Tips for Sharing the Road with Motorcyclists | DC Metro Area Personal Injury Law Blog
Home / Blog / Tips for Sharing the Road with Motorcyclists | DC Metro Area Personal Injury Law Blog
Autumn foliage and milder temperatures will inspire many motorcyclists to take to the roads in greater numbers over the coming months. Understanding and anticipating the behavior of motorcyclists and other drivers can help prevent accidents and fatalities. The Motorcycle Safety Foundation (MSF) encourages everyone on the road to “S.E.E.” their surroundings:
“S: Search for factors in the area
E: Evaluate the potential risks and options
E: Execute with control and precision” The organization offers these 10 facts about motorcycles that car and truck drivers should understand in order to improve the safety of everyone sharing the roadway:
“There are a lot more cars and trucks than motorcycles on the road, and some drivers don’t ‘recognize’ a motorcycle; they ignore it (usually unintentionally). Look for motorcycles, especially when checking traffic at an intersection.
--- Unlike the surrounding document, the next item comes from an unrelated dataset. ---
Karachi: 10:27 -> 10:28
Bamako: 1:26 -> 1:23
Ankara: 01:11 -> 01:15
Because of its small size, a motorcycle may look farther away than it is. It may also be difficult to judge a motorcycle’s speed. When checking traffic to turn at an intersection or into (or out of) a driveway, predict a motorcycle is closer than it looks.
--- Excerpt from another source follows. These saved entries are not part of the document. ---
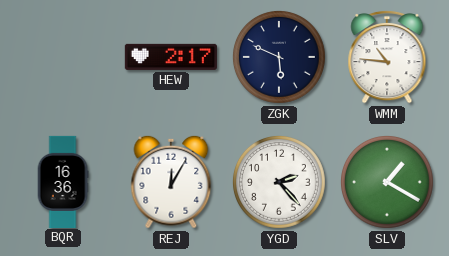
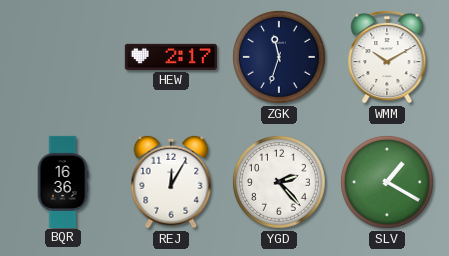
ZGK: 5:49 -> 11:33
WMM: 10:46 -> 10:10
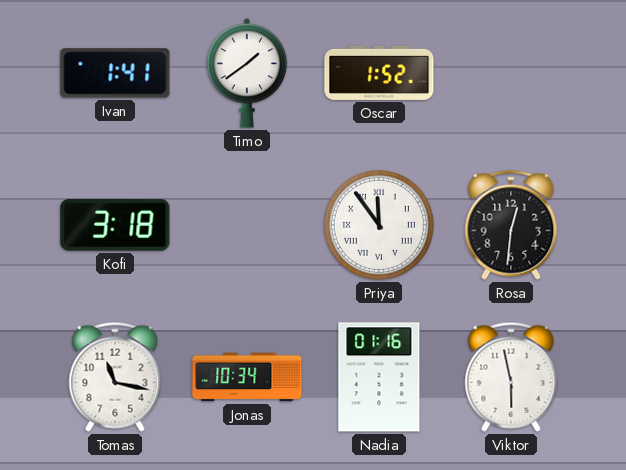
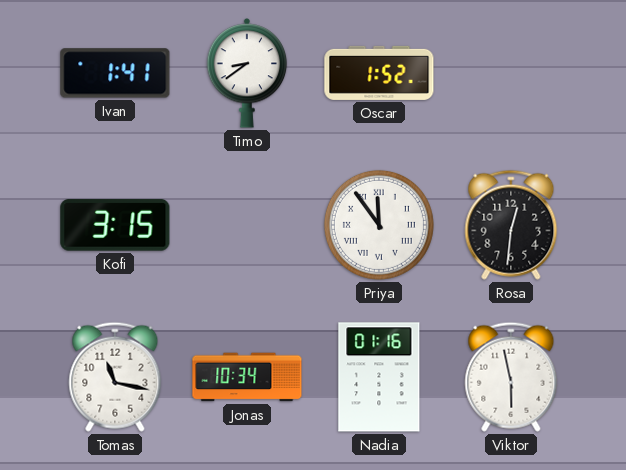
Timo: 1:39 -> 8:39
Kofi: 3:18 -> 3:15
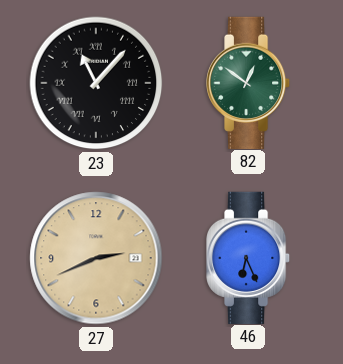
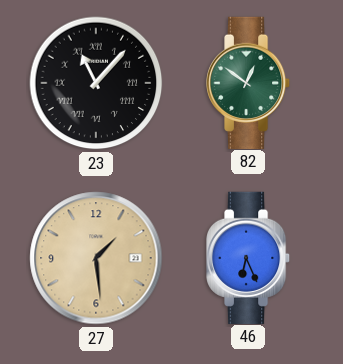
27: 2:41 -> 1:29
Because of its small size, a motorcycle can be easily hidden in a car’s blind spots (door/roof pillars) or masked by objects or backgrounds outside a car (bushes, fences, bridges, etc). Take an extra moment to thoroughly check traffic, whether you’re changing lanes or turning at intersections.
Because of its small size a motorcycle may seem to be moving faster than it really is. Don’t assume all motorcyclists are speed demons.
Motorcyclists often slow by down-shifting or merely rolling off the throttle, thus not activating the brake light. Allow more following distance, say 3 or 4 seconds. At intersections, predict a motorcyclist may slow down without visual warning.
Turn signals on a motorcycle usually are not self-canceling, thus some riders, (especially beginners) sometimes forget to turn them off after a turn or lane change. Make sure a motorcycle’s signal is for real.
Motorcyclists often adjust position within a lane to be seen more easily and to minimize the effects of road debris, passing vehicles, and wind. Understand that motorcyclists adjust lane position for a purpose, not to be reckless or show off or to allow you to share the lane with them.
Maneuverability is one of a motorcycle’s better characteristics, especially at slower speeds and with good road conditions, but don’t expect a motorcyclist to always be able to dodge out of the way.
Stopping distance for motorcycles is nearly the same as for cars, but slippery pavement makes stopping quickly difficult. Allow more following distance behind a motorcycle because it can’t always stop ‘on a dime.’
When a motorcycle is in motion, don’t think of it as motorcycle; think of it as a person.”